No meio desse furacão, Lidiane seguia lutando. Sem conseguir trabalhar, acumulando dívidas, e ainda em recuperação, acionou um advogado. O pedido de indenização por danos morais, materiais e lucros cessantes pode ultrapassar R$ 500 mil. A Defensoria Pública também entrou em campo, oferecendo apoio a consumidores com reações adversas — ainda que menores — para mapear possíveis subnotificações.

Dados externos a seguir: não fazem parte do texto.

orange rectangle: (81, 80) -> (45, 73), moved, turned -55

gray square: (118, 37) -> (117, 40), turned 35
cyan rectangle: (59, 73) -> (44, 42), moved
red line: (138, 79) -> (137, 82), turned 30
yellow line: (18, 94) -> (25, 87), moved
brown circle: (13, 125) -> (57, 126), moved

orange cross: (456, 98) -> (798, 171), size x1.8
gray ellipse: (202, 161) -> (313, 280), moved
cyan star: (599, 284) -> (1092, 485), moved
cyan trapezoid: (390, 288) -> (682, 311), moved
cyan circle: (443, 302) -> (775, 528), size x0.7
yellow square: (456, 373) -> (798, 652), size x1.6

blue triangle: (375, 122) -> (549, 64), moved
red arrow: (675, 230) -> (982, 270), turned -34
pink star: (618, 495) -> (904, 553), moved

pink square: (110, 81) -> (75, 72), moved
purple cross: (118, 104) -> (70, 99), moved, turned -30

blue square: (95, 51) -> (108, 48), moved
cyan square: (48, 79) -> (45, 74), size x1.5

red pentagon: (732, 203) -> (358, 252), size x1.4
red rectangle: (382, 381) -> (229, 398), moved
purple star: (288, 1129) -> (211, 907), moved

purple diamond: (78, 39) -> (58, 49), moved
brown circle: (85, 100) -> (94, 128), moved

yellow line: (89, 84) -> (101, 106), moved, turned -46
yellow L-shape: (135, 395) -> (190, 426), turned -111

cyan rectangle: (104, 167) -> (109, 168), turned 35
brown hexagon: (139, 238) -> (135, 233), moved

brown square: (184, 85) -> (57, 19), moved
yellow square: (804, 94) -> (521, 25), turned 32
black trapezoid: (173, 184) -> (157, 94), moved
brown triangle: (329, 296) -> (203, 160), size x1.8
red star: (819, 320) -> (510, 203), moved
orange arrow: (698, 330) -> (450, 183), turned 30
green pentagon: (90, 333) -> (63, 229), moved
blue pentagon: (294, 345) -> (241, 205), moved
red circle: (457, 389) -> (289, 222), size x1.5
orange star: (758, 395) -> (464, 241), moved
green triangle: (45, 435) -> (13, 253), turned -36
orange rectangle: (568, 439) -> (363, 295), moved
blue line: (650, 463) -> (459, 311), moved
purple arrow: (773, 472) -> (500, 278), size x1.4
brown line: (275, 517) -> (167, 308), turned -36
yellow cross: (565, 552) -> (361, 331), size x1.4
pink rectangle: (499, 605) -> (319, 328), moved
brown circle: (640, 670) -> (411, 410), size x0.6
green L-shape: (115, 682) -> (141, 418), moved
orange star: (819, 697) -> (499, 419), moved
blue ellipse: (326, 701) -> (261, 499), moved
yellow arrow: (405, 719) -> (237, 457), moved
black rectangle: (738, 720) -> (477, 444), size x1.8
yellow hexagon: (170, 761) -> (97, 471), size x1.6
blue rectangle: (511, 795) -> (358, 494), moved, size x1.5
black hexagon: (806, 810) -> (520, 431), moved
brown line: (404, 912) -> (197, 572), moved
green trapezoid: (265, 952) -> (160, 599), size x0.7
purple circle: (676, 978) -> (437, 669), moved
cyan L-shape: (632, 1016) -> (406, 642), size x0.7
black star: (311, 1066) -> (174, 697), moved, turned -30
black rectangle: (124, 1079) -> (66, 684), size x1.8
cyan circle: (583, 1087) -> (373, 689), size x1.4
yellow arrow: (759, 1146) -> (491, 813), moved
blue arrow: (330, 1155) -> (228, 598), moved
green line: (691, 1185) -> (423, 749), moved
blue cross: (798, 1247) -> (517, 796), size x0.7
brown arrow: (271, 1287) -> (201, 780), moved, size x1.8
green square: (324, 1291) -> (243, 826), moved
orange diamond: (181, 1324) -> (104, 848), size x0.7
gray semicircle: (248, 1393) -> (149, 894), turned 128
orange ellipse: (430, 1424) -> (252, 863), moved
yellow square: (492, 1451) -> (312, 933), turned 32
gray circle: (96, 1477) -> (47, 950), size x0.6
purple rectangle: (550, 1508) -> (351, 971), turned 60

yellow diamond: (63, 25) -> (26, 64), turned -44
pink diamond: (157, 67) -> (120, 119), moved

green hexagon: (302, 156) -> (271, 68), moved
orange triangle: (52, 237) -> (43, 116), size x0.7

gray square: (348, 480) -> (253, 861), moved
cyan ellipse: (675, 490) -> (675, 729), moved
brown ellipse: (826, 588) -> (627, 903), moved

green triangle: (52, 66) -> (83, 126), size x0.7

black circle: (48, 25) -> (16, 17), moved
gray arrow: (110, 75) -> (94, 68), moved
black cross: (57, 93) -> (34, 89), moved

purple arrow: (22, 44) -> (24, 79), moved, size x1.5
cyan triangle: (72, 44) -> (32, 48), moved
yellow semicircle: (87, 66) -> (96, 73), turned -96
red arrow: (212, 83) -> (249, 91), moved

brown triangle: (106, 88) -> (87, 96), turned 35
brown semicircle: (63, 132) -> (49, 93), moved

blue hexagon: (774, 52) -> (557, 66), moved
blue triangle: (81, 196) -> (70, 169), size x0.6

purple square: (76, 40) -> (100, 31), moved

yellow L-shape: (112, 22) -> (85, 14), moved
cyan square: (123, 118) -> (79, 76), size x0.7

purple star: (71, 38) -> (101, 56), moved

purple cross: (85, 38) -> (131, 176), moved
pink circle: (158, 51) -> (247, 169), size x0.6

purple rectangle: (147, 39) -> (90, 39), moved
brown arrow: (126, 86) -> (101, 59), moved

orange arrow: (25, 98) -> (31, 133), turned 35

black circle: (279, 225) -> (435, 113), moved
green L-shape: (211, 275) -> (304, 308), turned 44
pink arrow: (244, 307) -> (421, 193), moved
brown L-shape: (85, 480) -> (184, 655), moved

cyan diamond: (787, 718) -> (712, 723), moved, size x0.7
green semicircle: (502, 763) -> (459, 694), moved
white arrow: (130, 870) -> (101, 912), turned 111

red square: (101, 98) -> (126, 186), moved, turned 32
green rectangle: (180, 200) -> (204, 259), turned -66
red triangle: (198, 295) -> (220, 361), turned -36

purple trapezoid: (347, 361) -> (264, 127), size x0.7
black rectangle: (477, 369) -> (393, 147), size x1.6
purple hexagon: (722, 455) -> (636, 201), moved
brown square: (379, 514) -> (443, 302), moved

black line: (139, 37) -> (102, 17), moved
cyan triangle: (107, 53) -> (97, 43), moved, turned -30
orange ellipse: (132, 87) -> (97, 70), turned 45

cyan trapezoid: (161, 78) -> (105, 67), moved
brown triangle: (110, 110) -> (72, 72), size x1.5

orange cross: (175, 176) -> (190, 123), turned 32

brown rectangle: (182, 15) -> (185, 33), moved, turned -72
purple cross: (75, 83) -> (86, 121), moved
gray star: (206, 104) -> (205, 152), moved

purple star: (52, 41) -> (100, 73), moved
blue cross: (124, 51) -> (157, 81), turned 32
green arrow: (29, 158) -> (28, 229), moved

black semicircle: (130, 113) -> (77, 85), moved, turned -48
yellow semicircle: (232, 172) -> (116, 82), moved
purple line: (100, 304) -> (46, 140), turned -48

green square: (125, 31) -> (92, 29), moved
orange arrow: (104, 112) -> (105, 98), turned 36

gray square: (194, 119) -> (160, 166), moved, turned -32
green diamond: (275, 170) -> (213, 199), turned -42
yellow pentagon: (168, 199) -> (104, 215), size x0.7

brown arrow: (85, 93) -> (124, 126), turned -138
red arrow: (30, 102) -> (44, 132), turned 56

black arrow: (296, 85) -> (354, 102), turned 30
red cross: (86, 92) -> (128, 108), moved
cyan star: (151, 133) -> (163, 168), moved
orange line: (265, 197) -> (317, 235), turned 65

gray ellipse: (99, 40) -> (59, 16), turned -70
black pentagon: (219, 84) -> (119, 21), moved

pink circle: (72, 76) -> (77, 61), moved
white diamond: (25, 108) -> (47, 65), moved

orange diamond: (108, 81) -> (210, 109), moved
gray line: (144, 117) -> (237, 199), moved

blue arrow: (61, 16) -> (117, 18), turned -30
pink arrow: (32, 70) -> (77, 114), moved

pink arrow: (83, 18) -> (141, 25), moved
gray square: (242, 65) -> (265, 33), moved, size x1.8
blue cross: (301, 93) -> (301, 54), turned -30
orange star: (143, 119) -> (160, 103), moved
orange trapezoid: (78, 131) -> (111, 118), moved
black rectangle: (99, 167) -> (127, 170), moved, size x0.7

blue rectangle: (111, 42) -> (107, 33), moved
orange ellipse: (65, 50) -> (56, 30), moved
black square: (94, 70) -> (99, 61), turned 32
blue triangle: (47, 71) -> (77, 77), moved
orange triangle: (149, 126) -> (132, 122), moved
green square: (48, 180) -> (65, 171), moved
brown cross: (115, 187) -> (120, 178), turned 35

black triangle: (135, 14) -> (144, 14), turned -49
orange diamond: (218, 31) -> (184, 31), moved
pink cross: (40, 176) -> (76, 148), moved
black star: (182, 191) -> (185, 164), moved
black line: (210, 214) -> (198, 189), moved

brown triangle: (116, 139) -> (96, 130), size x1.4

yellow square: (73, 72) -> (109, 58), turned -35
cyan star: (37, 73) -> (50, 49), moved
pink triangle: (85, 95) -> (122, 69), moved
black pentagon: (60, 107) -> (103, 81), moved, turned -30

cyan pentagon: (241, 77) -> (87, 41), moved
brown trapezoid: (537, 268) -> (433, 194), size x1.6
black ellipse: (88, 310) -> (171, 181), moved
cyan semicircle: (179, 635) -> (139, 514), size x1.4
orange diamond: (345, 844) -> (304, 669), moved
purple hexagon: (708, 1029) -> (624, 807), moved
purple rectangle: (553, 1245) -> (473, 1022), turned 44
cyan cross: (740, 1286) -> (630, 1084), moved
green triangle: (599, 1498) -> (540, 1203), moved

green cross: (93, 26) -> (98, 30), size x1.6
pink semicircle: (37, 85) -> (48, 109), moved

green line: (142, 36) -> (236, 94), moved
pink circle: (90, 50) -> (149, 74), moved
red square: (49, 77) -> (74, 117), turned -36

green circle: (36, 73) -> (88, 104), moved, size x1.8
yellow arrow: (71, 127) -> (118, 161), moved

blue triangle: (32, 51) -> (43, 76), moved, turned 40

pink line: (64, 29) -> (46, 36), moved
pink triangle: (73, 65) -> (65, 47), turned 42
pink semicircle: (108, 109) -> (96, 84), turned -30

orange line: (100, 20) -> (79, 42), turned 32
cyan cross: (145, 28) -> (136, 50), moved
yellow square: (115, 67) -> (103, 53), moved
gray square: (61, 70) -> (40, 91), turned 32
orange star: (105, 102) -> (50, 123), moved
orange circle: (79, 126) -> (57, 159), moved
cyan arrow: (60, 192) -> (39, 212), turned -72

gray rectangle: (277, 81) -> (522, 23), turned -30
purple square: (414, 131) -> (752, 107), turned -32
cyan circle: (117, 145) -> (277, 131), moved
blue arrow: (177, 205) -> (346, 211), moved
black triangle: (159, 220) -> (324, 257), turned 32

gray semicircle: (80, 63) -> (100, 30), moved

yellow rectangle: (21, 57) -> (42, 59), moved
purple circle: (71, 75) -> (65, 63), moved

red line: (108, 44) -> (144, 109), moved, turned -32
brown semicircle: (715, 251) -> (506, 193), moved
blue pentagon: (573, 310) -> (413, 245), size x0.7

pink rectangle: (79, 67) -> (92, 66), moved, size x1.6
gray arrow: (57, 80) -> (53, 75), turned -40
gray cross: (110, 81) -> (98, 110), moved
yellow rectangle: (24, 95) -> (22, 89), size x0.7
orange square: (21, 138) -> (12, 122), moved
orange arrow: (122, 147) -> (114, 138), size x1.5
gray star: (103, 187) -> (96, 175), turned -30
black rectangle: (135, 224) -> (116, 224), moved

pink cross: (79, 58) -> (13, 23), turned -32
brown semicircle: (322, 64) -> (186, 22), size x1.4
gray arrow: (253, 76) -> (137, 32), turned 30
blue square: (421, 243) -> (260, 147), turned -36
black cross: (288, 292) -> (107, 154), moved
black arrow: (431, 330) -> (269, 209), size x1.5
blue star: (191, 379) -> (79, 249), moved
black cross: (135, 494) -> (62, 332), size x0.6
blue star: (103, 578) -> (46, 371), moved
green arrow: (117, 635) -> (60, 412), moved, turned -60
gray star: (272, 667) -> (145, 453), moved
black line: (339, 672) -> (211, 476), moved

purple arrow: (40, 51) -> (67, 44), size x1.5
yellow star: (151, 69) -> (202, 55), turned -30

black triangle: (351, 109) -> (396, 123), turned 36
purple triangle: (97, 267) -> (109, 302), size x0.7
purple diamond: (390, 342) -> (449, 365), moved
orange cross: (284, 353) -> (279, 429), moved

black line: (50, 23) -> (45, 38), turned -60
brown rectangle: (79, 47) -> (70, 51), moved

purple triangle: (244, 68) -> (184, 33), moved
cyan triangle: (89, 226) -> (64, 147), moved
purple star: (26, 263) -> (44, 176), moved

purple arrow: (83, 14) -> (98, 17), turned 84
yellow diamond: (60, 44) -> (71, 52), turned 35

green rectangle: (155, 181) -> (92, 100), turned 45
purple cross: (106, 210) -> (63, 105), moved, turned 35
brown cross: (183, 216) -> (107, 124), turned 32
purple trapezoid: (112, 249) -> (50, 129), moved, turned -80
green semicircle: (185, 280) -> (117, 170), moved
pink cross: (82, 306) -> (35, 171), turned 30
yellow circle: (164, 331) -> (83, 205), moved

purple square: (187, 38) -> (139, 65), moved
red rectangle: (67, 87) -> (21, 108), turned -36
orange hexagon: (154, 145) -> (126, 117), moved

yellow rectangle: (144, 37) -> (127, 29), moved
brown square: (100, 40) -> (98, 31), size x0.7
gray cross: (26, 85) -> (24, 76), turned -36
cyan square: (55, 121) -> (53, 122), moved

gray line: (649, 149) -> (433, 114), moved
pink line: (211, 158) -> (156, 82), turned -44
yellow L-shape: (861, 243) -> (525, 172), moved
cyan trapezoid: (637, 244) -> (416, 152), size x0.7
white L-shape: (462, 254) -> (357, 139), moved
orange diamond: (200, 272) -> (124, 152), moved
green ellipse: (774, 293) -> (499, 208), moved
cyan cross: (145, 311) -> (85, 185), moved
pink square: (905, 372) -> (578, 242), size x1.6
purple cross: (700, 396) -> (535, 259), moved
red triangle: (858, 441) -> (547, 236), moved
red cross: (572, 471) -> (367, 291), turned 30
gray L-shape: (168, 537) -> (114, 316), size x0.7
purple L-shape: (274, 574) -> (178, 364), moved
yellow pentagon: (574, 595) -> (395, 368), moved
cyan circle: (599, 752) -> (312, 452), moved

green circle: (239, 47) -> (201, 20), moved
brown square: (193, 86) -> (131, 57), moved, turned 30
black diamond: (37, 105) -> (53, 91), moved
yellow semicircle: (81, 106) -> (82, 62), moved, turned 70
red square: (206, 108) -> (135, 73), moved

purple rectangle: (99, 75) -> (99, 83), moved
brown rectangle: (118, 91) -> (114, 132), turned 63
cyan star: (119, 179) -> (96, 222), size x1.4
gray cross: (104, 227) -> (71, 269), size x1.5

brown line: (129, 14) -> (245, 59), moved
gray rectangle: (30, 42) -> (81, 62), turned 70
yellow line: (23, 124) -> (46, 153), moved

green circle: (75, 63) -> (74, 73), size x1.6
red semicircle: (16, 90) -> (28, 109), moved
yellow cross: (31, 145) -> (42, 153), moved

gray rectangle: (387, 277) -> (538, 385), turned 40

Os laudos preliminares afastaram contaminação bacteriana, mas confirmaram instabilidade de pH em frascos expostos a calor. Isso não aponta culpados diretos, mas mostra que vários fatores — da fórmula à logística — podem se combinar e gerar um acidente com graves consequências.

Hoje, Lidiane já recuperou cerca de 95% da visão, mas segue com acompanhamento oftalmológico. Vandínia, por sua vez, retomou suas postagens, intercalando campanhas com vídeos sobre segurança cosmética e entrevistas com especialistas. Está tentando reconstruir a confiança de um público que se sentiu traído.

O caso segue nos tribunais e nas redes. Mais do que um alerta sobre a segurança dos cosméticos, ele escancara um dilema moderno: até onde vai a responsabilidade de quem transforma seguidores em consumidores? Qual o custo do glamour quando a saúde está em jogo?

Uma coisa é certa: por trás de cada frasco bonito e promessas de beleza instantânea, há uma responsabilidade que não pode ser maquiada. O caso de Lidiane não é apenas sobre um erro. É sobre como a indústria da influência precisa olhar, com mais seriedade, para quem acredita nela de olhos fechados.